Pushing back against attacks from Alison Lundergan Grimes on women's issues, U.S. Sen. Mitch McConnell called Tuesday for passage of a bill that would extend a program that pays to reduce the DNA test backlog in rape cases.
He was joined during a press conference at a Kentucky State Police crime lab in Louisville by anti-rape activist Debbie Smith, of Virginia, for whom legislation that sends millions of dollars annually to states to reduce that backlog, was named. The Debbie Smith Act is set to expire in September.
"He has been a huge supporter of this piece of legislation and I have been welcome in his office anytime I've asked for a meeting," said Smith, who was raped in 1989 but whose attacker wasn't known for six years because of a delay in DNA testing.
"He has been a true champion on this issue, working between the two houses and across party lines. He plays well with others," Smith said. "His commitment to this legislation speaks of his devotion to women."

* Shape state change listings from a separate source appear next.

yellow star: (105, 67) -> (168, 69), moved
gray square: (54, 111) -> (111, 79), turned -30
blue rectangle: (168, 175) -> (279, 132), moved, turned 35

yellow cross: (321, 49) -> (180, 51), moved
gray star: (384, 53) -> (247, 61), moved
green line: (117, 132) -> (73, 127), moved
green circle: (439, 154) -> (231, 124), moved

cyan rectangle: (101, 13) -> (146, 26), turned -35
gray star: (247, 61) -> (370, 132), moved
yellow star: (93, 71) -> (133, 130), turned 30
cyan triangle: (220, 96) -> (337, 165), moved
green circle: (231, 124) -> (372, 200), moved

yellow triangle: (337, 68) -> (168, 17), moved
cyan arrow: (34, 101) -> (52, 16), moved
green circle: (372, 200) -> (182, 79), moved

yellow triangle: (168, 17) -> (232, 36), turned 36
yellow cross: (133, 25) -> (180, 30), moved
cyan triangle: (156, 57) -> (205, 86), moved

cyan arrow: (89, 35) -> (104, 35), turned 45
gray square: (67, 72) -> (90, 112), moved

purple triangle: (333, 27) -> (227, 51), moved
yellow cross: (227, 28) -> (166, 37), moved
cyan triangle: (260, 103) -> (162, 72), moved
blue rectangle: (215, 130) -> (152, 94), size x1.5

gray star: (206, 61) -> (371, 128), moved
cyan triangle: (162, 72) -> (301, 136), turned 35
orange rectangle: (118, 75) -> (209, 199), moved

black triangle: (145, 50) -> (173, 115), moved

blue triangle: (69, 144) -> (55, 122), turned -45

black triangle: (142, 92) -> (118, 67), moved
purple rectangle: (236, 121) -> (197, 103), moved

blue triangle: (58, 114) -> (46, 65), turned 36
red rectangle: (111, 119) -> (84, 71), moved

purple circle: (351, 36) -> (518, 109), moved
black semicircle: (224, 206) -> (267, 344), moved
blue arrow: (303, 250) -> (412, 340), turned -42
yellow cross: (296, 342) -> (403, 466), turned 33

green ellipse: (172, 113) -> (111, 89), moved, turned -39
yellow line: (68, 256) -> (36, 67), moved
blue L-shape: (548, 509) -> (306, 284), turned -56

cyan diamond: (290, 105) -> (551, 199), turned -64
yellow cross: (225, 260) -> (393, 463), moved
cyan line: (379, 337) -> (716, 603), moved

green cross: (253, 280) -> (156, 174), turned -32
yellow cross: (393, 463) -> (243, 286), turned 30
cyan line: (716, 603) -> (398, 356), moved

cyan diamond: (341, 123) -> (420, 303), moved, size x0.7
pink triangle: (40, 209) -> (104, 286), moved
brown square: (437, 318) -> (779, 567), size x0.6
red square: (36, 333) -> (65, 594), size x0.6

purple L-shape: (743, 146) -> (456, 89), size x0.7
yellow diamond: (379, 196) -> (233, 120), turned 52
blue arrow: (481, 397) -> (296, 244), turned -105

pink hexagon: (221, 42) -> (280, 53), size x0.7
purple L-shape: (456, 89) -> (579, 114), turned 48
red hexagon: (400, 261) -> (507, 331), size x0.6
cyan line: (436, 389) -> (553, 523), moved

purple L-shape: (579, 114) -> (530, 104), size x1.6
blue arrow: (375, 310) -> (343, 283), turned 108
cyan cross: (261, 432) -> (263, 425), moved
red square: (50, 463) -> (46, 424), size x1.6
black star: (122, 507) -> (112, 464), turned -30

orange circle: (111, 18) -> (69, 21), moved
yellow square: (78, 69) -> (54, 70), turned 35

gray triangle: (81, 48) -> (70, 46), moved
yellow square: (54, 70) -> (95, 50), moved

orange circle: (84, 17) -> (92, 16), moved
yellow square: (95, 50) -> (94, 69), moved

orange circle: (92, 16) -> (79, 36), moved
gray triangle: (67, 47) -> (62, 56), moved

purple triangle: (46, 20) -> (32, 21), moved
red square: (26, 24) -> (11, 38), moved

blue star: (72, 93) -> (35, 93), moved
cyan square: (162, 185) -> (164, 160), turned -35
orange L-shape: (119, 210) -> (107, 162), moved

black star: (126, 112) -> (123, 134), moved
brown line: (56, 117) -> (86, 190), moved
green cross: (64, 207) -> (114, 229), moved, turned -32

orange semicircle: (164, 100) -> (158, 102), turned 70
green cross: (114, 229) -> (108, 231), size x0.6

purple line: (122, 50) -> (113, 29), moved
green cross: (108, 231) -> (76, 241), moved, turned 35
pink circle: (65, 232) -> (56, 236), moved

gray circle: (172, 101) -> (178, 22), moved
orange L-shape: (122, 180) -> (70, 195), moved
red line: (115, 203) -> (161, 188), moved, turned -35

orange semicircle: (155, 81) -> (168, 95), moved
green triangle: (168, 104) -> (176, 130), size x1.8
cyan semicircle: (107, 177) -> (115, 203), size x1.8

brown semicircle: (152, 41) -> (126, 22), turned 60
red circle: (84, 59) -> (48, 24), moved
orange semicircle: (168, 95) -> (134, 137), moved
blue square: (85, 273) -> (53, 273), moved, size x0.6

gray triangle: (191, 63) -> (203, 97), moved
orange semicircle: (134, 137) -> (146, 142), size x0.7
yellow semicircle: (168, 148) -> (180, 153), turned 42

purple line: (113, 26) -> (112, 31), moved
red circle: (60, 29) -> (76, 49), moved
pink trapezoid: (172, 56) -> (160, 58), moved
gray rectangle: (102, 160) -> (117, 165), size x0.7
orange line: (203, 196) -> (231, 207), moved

Still, the issue is a thorny one to some degree for McConnell — as have been other women's issues — after a 30-year voting record that often puts his position on one bill in conflict with his positions on the same issue on other bills. - Lousiville Courier-Journal, 8/12/14
Not to mention, timing is everything because this just came out:
http://www.huffingtonpost.com/...
PolitiFact is giving Senate Minority Leader Mitch McConnell (R-Ky.) a "mostly false" rating for his claim that he voted for a stronger version of the Violence Against Women Act than the version backed by President Barack Obama.
The fact-checking project of the Tampa Bay Times examined a recent McConnell campaign ad titled "As Is," in which he claims that he "voted for even stronger protections than Obama's agenda will allow" when the Senate weighed in on VAWA last year. What the ad doesn't say is that McConnell actually voted against the version of VAWA that passed the Senate and went on to become law, and he instead supported a scaled-back GOP version of the legislation that left out key protections for LGBT, Native American and undocumented immigrant victims of domestic abuse.
PolitiFact tried to make sense of McConnell's claim:
Perhaps McConnell could argue that the mandatory minimum sentences Republicans required in their alternative made for a "stronger" bill, but advocates of domestic abuse awareness opposed this measure as unnecessary.
And the Republican measure was absent several protections for certain groups that were included in the bill Obama signed. McConnell is within his right to oppose those provisions, but it makes it hard for him to prove that he supported "stronger" legislation.